Tidak mudah untuk mengakhiri perasaan yang sudah sedalam ini dan kenapa semesta seolah-olah mengerti apa yang sedang kurasakan, mereka sedang memberiku lelucon yang tidak lucu sama sekali.

***

"Nad, dari mana saja nak? Qafka udah nungguin dari tadi loh,"

Aku melihat sekeliling, ternyata kaki ini berhasil pulang ke rumah dengan selamat. Selama di perjalanan tadi aku hanya melamun dengan wajah bingung dan detak jantung tak beratur. Aku telah menolak laki-laki dan mengharapkan laki-laki lain.

Di halaman depan rumah terlihat ada sepeda motor Qafka, kenapa dia ke sini di situasi yang aku tidak tahu lagi apa namanya, hatiku hancur, lebam atau sedikit bersinar?

"Nad, kamu dari mana? Kamu kok jarang datang kalau aku bertanding atau latihan." Qafka, kembali dengan pertanyaan yang menguntungkan dirinya sendiri, ia tak pernah sedikit pun bertanya perihal aku—selalu saja memikirkan dirinya sendiri. Sementara itu sudah jelas aku tak mau melakukan hal bodoh itu lagi apalagi kehadiranku bukan hal yang kau harapkan.

"Nadir lelah sekali bu, Nad masuk ke kamar saja ya. Dan Qafka, kamu pulang saja."

Aku berjalan ke kamar tanpa peduli yang ibu dan ayah katakan, malam ini aku sedang ingin pergi ke luar angkasa menemui bintang dan mengatakan jadikan aku anaknya saja sebab dunia terlalu berbahaya. Tuhan, jika masih kauberi aku waktu untuk hidup besok pagi, jangan beri aku perasaan ini lagi ya.

Aku mencium aroma bolu kukus yang bersumber dari wilayah tempur ibu, saat ayah pulang ibu akan menyulap rumah menjadi istana yang membuat segala jenis makanan.

"Wah enak nih," ucapku sambil mengambil satu potong dan mengunyahnya dengan semangat.

"Iya dong. Kamu juga harus belajar buat kue, Ndok." Aku hanya meringis mendengar pernyataan ibu, pasalnya aku jarang sekali masuk ke dapur kacuali saat ibu meminta bantuan sekadar memotong sayuran. Berdiam diri di kamar dengan buku dan music lebih menarik minatku ketimbang di dapur dan bersentuhan dengan minyak.
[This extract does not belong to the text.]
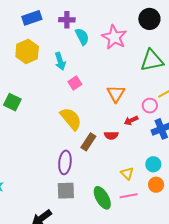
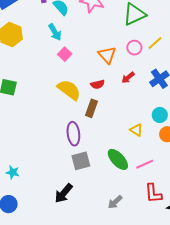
cyan arrow: (60, 61) -> (55, 32), moved
pink circle: (150, 106) -> (134, 48), moved
red semicircle: (111, 135) -> (98, 84), moved
pink line: (129, 196) -> (145, 164), moved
"Nad, kenapa kamu cuek banget sih sama Qafka, dia udah nungguin kamu dari sore, katanya ada yang mau dia bicarakan sama kamu." Seru ibu sambil terus melanjutkan pekerjaannya. Ini masih terlalu pagi untuk berbicara soal Qafka, aku sudah sedemikian rupa mengatur perasaanku.

"Bu, Qafka punya pacar dan Nadir harus jaga jarak. Takut nanti pacarnya cemburu kalau Nad terlalu dekat sama dia." jawabku dengan senyum yang sangat terpaksa.

"Kalian sudah berteman dari kecil, mengingat dia yang selalu ibu mintai tolong buat jaga kamu. Meskipun dia punya pacar tapi kalian tetap bisa berteman baik."

kalau aku boleh jujur, aku juga ingin melakukan itu, tapi tidak mungkin. Biar saja jarak mematahkan semuanya. "Bu ayah mana?" tanyaku untuk mengalihkan pembicaraan.

"Di depan, bersihin kebun. Kamu tahulah Nad, Ayah lebih kangen kebun ketimbang Ibu."

Aku tersenyum mendengar penjelasan tentang ayah, ayah yang tidak pernah berubah. Segera kususul Ayah menuju halaman depan untuk menemuinya dan memberitahukan keinginanku. Dengan senyum yang belum hilang, aku dikejutkan oleh pemandangan asing tapi dilakukan oleh manusia yang paling sering bersamaku akhir-akhir ini. Kenapa laki-laki itu sudah ada di rumahku? Ini masih terlalu pagi untuknya bertamu ke rumah orang, bukan?

"Hai, Nad." Sapanya dengan tangan yang sudah belepotan dengan tanah gembur, aku hanya diam membeku di depan pintu melihat ia bercakap-cakap dengan Ayah. Apa mungkin dia melamar pekerjaan untuk menjadi tukang kebun di rumahku? Atau dia pengganti pak Karyo satpam kompleks yang sering bercengkrama dengan ayah?

"Nad, kamu kenapa di depan pintu begitu? Melongo pula."

"Ehh, iya yah. Sebentar ya." sontak kutarik tangan Deka yang kotor karena tanah dan membawanya menjauh sebentar dari ayah. Ayah melihat kami dengan tatapan aneh tapi tetap melanjutkan kegiatannya.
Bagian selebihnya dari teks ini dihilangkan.